FHFA leadership shift could impact HARP eligibility
Various coupons at-risk of change
With Sen. Harry Reid, D-Nev., able to change the voting threshold needed for getting administration nominations passed the U.S. Senate, the Federal Housing Finance Agency may soon find itself with a new leader in Rep. Mel Watt, D-N.C.
Such a shift would create substantial changes for the Home Affordable Refinance Program and for investors impacted by HARP-eligibility requirements.
Sarah Hu, an analyst with Royal Bank of Scotland (RBS), said a Watt reign may increase the HARP-eligibility rate from 5% to 7%, while pushing conditional repayment rates much higher.
When Reid moved the presidential nominee voting threshold from 60 votes to 51 Thursday, he essentially killed any Republican filibuster efforts, which were expected to impact the Watt confirmation vote.
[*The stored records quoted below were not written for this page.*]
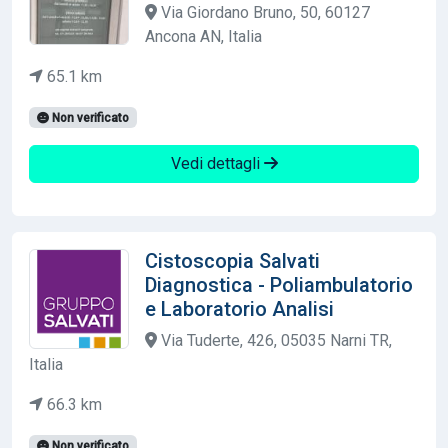
Via Giordano Bruno, 50, 60127
Ancona AN, Italia
65.1 km
Non verificato
Vedi dettagli
Cistoscopia Salvati
Diagnostica - Poliambulatorio
e Laboratorio Analisi
Via Tuderte, 426, 05035 Narni TR,
Italia
66.3 km
Non verificato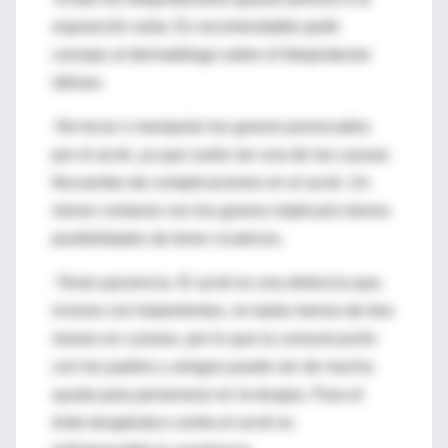
exposición solar. Es recomendable pedir
consejo al dermatólogo sobre el fotoprotector
idóneo.
-No tocar o manipular los granos provocados
por el acné, ya que suele ser una de las causas
frecuentes de complicaciones en el acné. Un
menor contacto con los granos implicará menos
posibilidades de tener cicatrices.
-Tener paciencia. El acné es una dolencia que,
incluso con tratamientos, no tarda menos de tres
meses en curarse, por lo que la comunicación
con los padres y amigos puede ser de mucha
ayuda para perseverar en la terapia. Para el
éxito terapéutico contra el acné es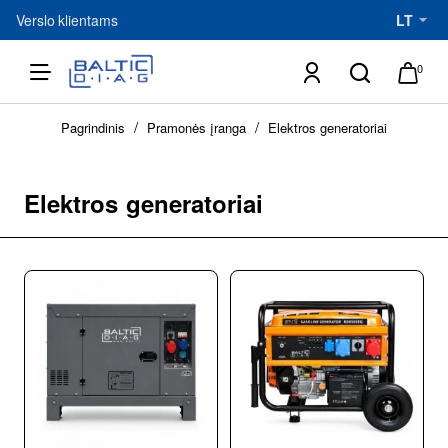
Verslo klientams
LT
0
h
Pagrindinis
Pramonės įranga
Elektros generatoriai
o
m
e
Elektros generatoriai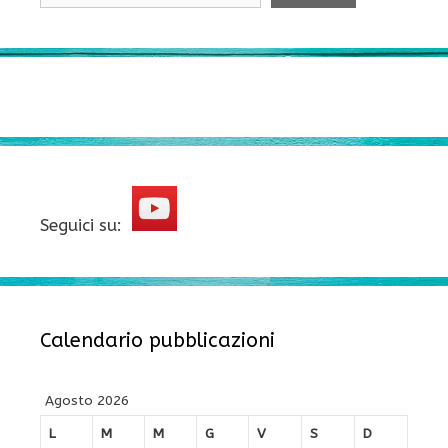
Seguici su:
Calendario pubblicazioni
Agosto 2026
L
M
M
G
V
S
D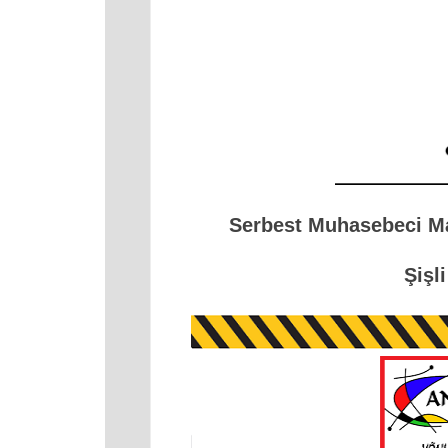
Serbest Muhasebeci 
Şişl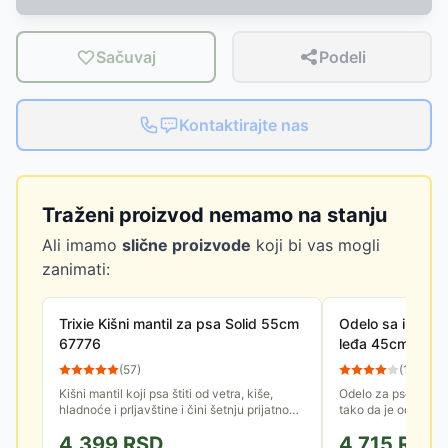
Sačuvaj
Podeli
Kontaktirajte nas
Traženi proizvod nemamo na stanju
Ali imamo
slične proizvode
koji bi vas mogli
zanimati:
Trixie Kišni mantil za psa Solid 55cm
Odelo sa integr
67776
leđa 45cm Ponti
680356
(
57
)
(
13
)
Kišni mantil koji psa štiti od vetra, kiše,
Odelo za pse Trixie
hladnoće i prljavštine i čini šetnju prijatnom i
tako da je odlazak 
po lošem vremenu. Jednostavno se
vremenu pojednostav
4,399
RSD
4,715
RSD
namešta, lepo prijanja,...
sa ogrlicom. Predvi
It's expected Democrats in the Senate can easily get over the 51-vote threshold.
A Watt replacement for FHFA Acting Director Ed DeMarco has long been thought to be an initiative that would create a more politically driven FHFA – and one committed to principal reductions.
Hu says if the cut-off date for HARP eligibility is moved from June 2009 to June 2010, overall HARP eligibility is expected to rise, having its greatest effect on coupon 4.5s and 5s with their eligibility rates likely increasing from 3% to 8% and 7% to 20%, respectively.
Hu said this could lead to a 3 conditional prepayment rate increase for 4.5s and a 9 CPR increase for 5s.
"Higher coupons (6s and above) would be largely insulated from the cut-off date change as most of them were originated prior to 2009," she said. But if the HARP eligibility rate is moved to June 2011, eligibility for 4.5s would grow from 3% to 14%, while 5s would move from 7% to 26%.
"We would expect speeds on 4.5s and 5s to rise by 7 and 13 CPR respectively," Hu noted.
And if the eligibility rate is moved to December 2012, coupon 4.5s and 5s would feel the impact with eligibility rates moving from 3% to 17% and 7% to 27%, respectively.
In addition, 3% to 5% of higher coupons would face HARP-extension risk.